ESKİŞEHİR DEPREME HAZIR HALE GETİRİLMELİDİR
Yine bazı mahallelerde imar açısından ciddi problemler olduğunu görüyoruz. Deprem kuşağında yer alan Eskişehir’in, bu anlamda da hazır hale getirilmesi gerekiyor. Allah korusun, olası bir depreme karşı yerinde dönüşüm ya da bölgesel projelerle, depreme dayanıksız binaların hızla dönüştürülmesi, yerine sağlam yapıların inşa edilmesi elzemdir.

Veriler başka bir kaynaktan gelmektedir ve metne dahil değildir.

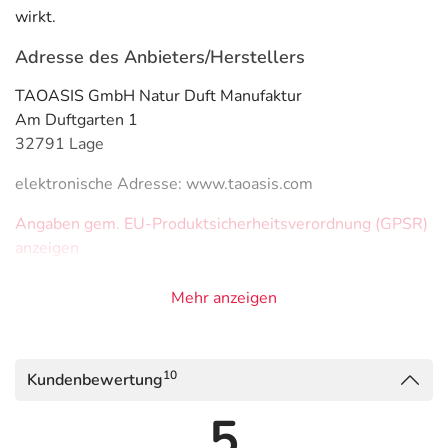
wirkt.
Adresse des Anbieters/Herstellers
TAOASIS GmbH Natur Duft Manufaktur
Am Duftgarten 1
32791 Lage
elektronische Adresse: www.taoasis.com
Angaben gem. EU-Produktsicherheitsverordnung (GPSR)
anzeigen
Mehr anzeigen
10
Kundenbewertung
5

İMAR VE YAPILAŞMA NÜFUS İLE ORANTILI DEĞİL
Eskişehir aynı zamanda bir öğrenci kentidir ve dışarıdan göç almaktadır. Ancak şehirdeki imar ve yapılaşma, nüfus artışıyla orantılı bir şekilde ilerlememektedir. Bu durum, konut ve kira fiyatlarının aşırı yükselmesine neden oluyor. Bugün Eskişehir’de yaşayan bir öğrencinin, 3 bin lira burs ya da krediyle geçinmesi mümkün değil. Bu, neredeyse günlük bir bardak çay parasıdır. Düşünün ki devlet, dört yıl boyunca üniversite öğrencisine verdiği burs ya da krediyi, günde bir bardak çayla sınırlı tutuyor.

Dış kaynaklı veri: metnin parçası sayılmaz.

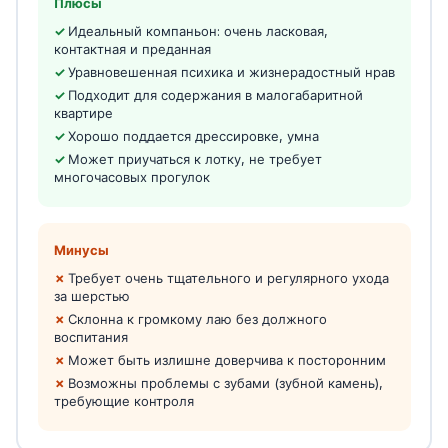
Плюсы
Идеальный компаньон: очень ласковая,
контактная и преданная
Уравновешенная психика и жизнерадостный нрав
Подходит для содержания в малогабаритной
квартире
Хорошо поддается дрессировке, умна
Может приучаться к лотку, не требует
многочасовых прогулок
Минусы
Требует очень тщательного и регулярного ухода
за шерстью
Склонна к громкому лаю без должного
воспитания
Может быть излишне доверчива к посторонним
Возможны проблемы с зубами (зубной камень),
требующие контроля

ÖĞRENCİLER TEMEL İHTİYAÇLARINI KARŞILAŞAMIYOR
Oysa burs veya kredi demek, maddi durumu yetersiz öğrencinin, insan onuruna yakışır şekilde eğitimini sürdürebilmesi için gerekli destek demektir. Geçmişte, 2011-2013 yıllarında, öğrenciler bu burs ve kredilerle sadece geçinmekle kalmıyor, birikim de yapabiliyorlardı. Hatta birikimleriyle Avrupa’da trenle bile olsa bir haftalık, on günlük tatil yapabiliyorlardı. Bu ülkede bu günler yaşandı. Ama bugün gelinen noktada, bu destekler öğrencilerin temel ihtiyaçlarını bile karşılamaya yetmiyor. Eskişehir’in önemli çevre sorunları da var. Örneğin Porsuk Çayı bu şehir için kıymetli. Ancak bu çayın suyunun geldiği bölgelerde –başta Kütahya yönü olmak üzere– su kalitesinde ciddi problemler mevcut. Porsuk’un daha temiz bir suya kavuşması gerekiyor. Bunun çözümü ise ancak Türkiye’de gerçekten yetkili ve kapsamlı bir “Çevre, İklim Değişikliği ve Su Yönetimi Bakanlığı” kurulmasıyla mümkündür. Şu anki Çevre ve Şehircilik Bakanlığı’nın bir nevi TOKİ bakanlığına, bir beton bakanlığına dönüşmüş olduğunu görüyoruz. Çevreyi dikkate almayan, tamamen yapılaşmaya odaklanan bir anlayışla bu sorunların çözülmesi mümkün değil. Su yönetimi gibi hayati meseleler bu yapının içine entegre edilmeden çevresel sorunlara çözüm üretilemez.
ESKİŞEHİRSPOR’A DESTEK
Son olarak, Eskişehirspor’u tebrik etmek istiyorum. Bu yıl kendi liginde şampiyon olarak 3. Lig’e yükselme hakkı kazandı. Hepimizin çocukluğundan bildiği sloganla; “Es Es Es, Ki Ki Ki, Eskişehir Eskişehir!” diyoruz. Bu başarı, Eskişehirspor’un yeniden Süper Lig hedefini taşıması açısından önemlidir. Eskişehir bunu hak ediyor. Yeter ki şehir takıma sahip çıksın. Umarız en kısa zamanda o eski güzel günlerine döner."